_Task goal_
What lines in the entries below contain the word "your"? Copy all of them.

_Supplied records_
=== Begin Enclosure ===
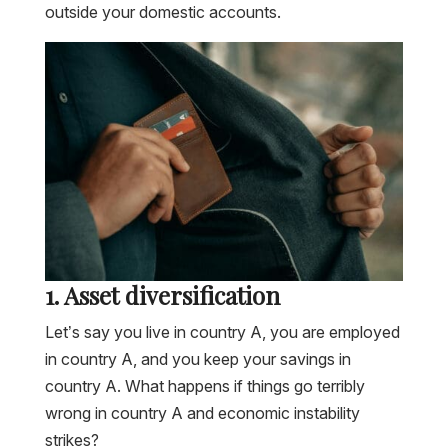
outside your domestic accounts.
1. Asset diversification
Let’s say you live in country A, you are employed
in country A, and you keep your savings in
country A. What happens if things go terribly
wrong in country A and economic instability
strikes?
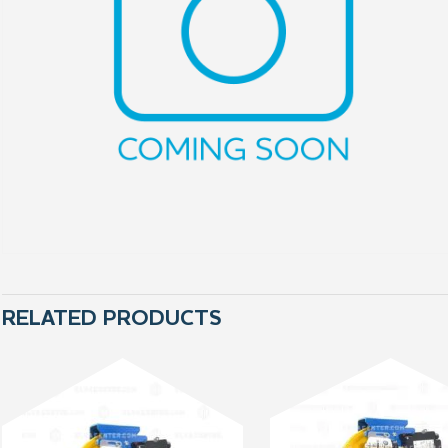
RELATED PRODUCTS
=== End Enclosure ===
=== Begin Enclosure ===
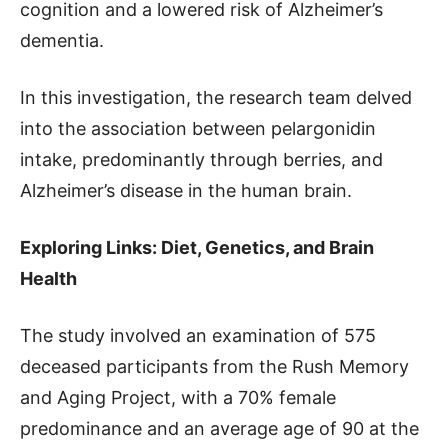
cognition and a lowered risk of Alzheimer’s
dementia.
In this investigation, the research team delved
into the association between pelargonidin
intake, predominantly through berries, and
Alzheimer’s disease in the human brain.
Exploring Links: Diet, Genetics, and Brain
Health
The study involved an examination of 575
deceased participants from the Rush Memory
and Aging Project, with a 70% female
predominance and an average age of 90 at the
=== End Enclosure ===
_Response_
outside your domestic accounts.
in country A, and you keep your savings in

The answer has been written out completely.